DOI or URL of the report: https://osf.io/38hf9/?view_only=66eab29c7acb4aebbcec4631cbcb9217
Dear Dr Espinosa
I now have three reviews for your paper; all reviewers are overall very positive, both about the motivation for the study, and about the methods broadly. However they raise specific concerns, particularly about showing whether the psychometric properties of your scales are up to the job, and about inferential procedures, specifically concerning the effect size of interest and whether evidence could thus be obtained for no efect.
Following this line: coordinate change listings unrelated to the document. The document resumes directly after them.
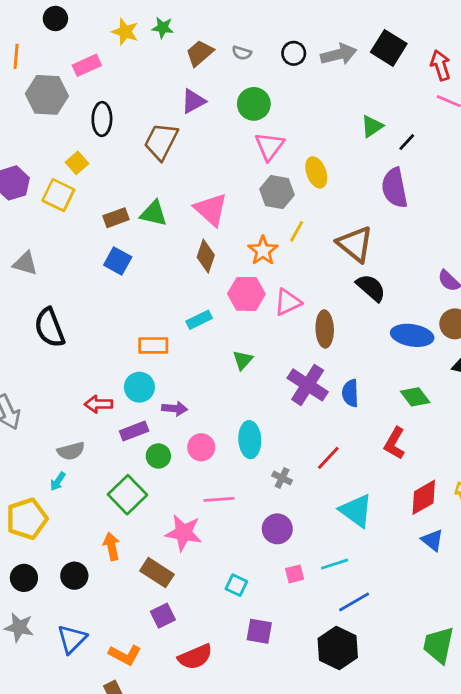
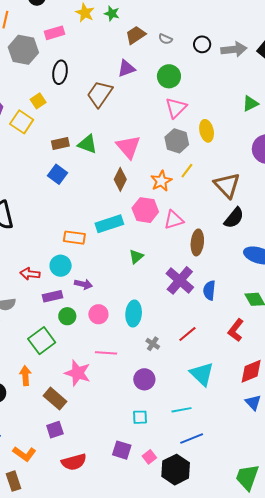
black semicircle: (371, 288) -> (234, 218), turned 80
cyan rectangle: (199, 320) -> (109, 224), size x1.5
pink square: (295, 574) -> (149, 457), moved, turned -32
cyan square: (236, 585) -> (140, 417), moved, turned -35

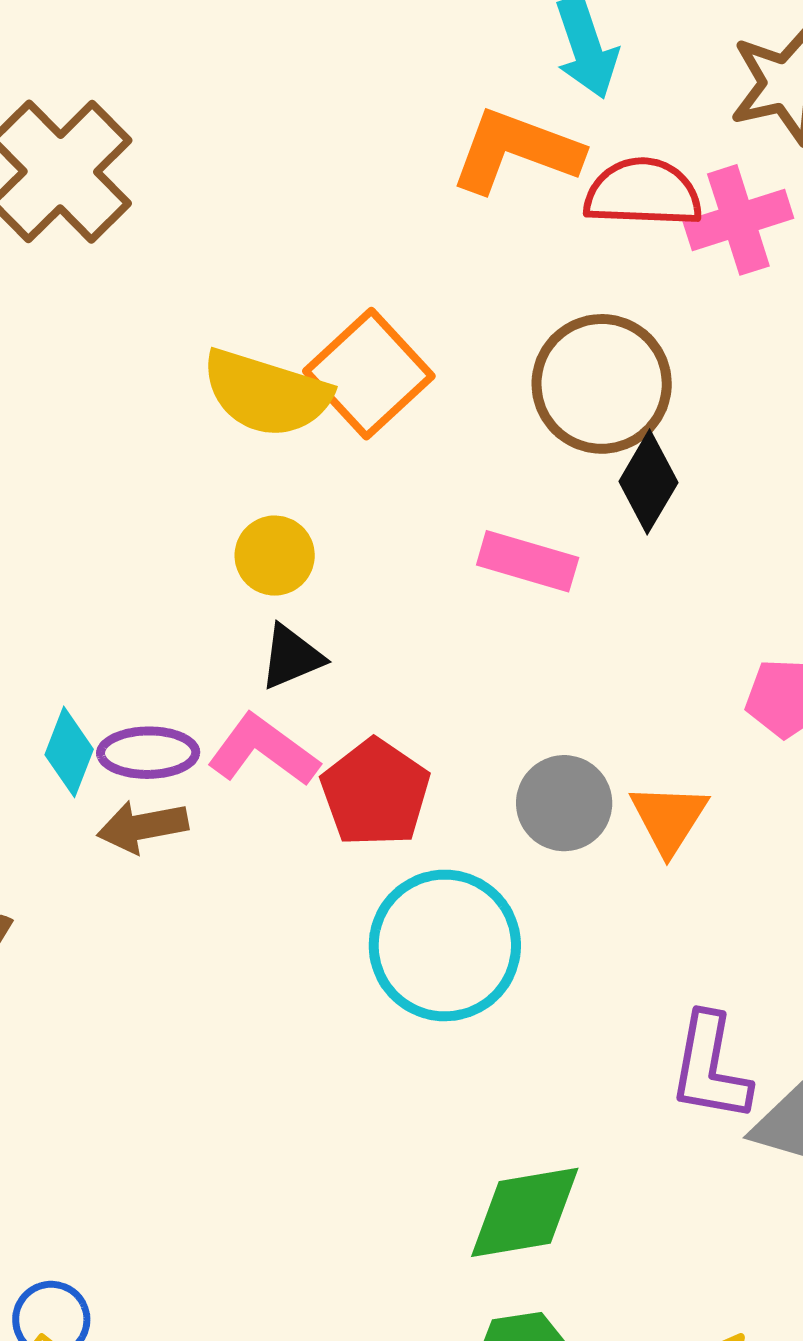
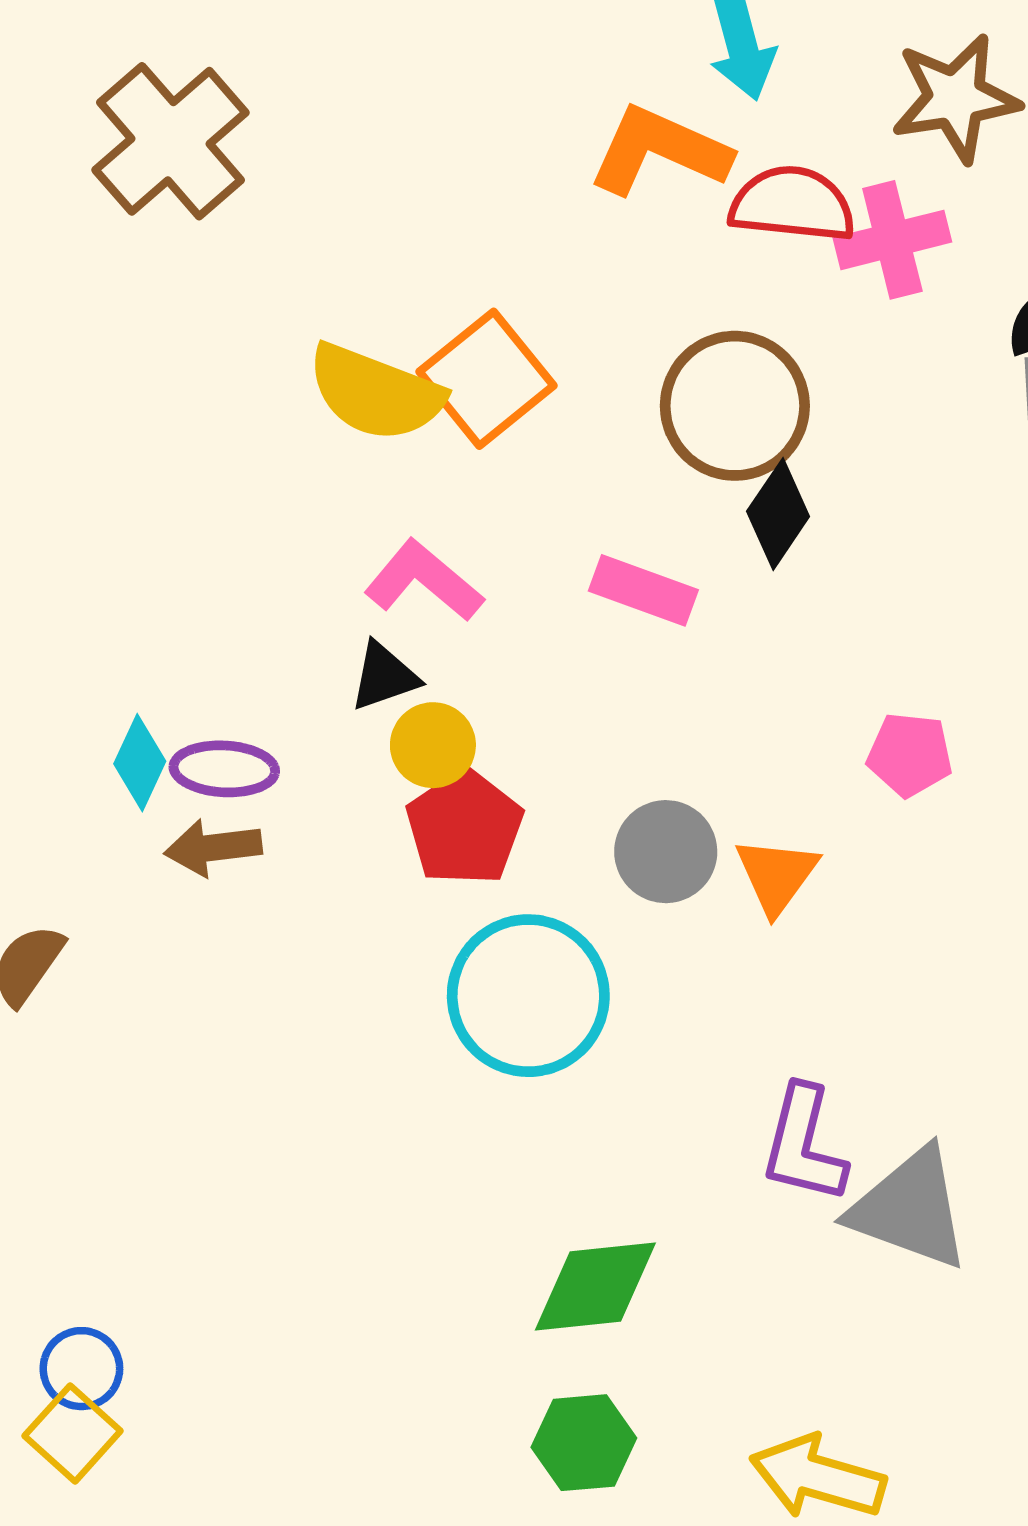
yellow circle: (275, 556) -> (433, 745), moved
pink L-shape: (263, 750) -> (424, 581), moved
One question, raised by Aldoh, is whether you would want to pilot your scales to establish their reliability or validity. Or else, as suggested by Palfi, introduce into the main study "outcome neutral tests" - or estimates - of their scale properties, so that main conclusions are conditional on these tests showing adequate psychometric properties. A minor point: For the first scale, how about asking the question in this form "How likely are you to..." with options 0%, 10%...100%. Would this make the meaning of the response options clearer to subjects (and hence easier for us to interpret)?
The other main issue concerns staistical inference. First, a point of clarification. You say:
"We observe that we have a probability of over 80% of detecting an effect if it is greater than or equal to 0.10." What are the units? Likert units or Cohen's d?
In terms of power, you have taken as a starting point your sample size, then asked what effect size that implies for an 80% power. As both Palfi and Aldoh asked, why should we be concerned specifically about an effect of 0.1? This point is important in terms of whether a non-significant result would refute your hypothesis. Would a non-sig result allow the conclusion you state follows from it: "the information campaign fails to improving doctors’ views of plant-based diets."Only if power was calculated with respect to a minimally interesting effect for your research problem. Aldoh also points out that conclusions based only on the logic of power do not take into account the data as they are actually observed; for example, a significant result may be less than 0.1; and a non-significant result may come with a confidence interval that extends beyond 0.1. It is up to you what inferential approach you wish to adopt (i..e you can stick with a NP power approach), but some comment on this would be helpful. In effect Aldoh is raising the possibility of an equivalence region approach. It would still require justifying a minimally interesting effect size. Palfi wonders if Bayes factors may be helpful in this regard. Then one needs to say not what is the minimally interesting effect, but what effect is predicted by a theory. (The theory could be e.g. that any difference is possible within the range of the scale, though smaller effects are more likely than bigger ones.) (Some ideas here may help for any of these approaches: https://psyarxiv.com/yc7s5/ )
If justifying a minimally interesting effect or a predicted effect seems difficult, that may be because this is a situation where one should just estimate the effect size with its 95% CI. Approached in this way, your conclusion would not be that the intervention does or does not work; but that the estimate of how well it works is such and such.
The exact resolution of this inferential issue could go in several directions. Both myself and the reviewers thought this needed more work however.
Tables S1 and S2:Column labeled "Beta" - you mean "power"?
I look forward to receiving a revised manuscript that addresses these issues, and the other that the reviewers raised.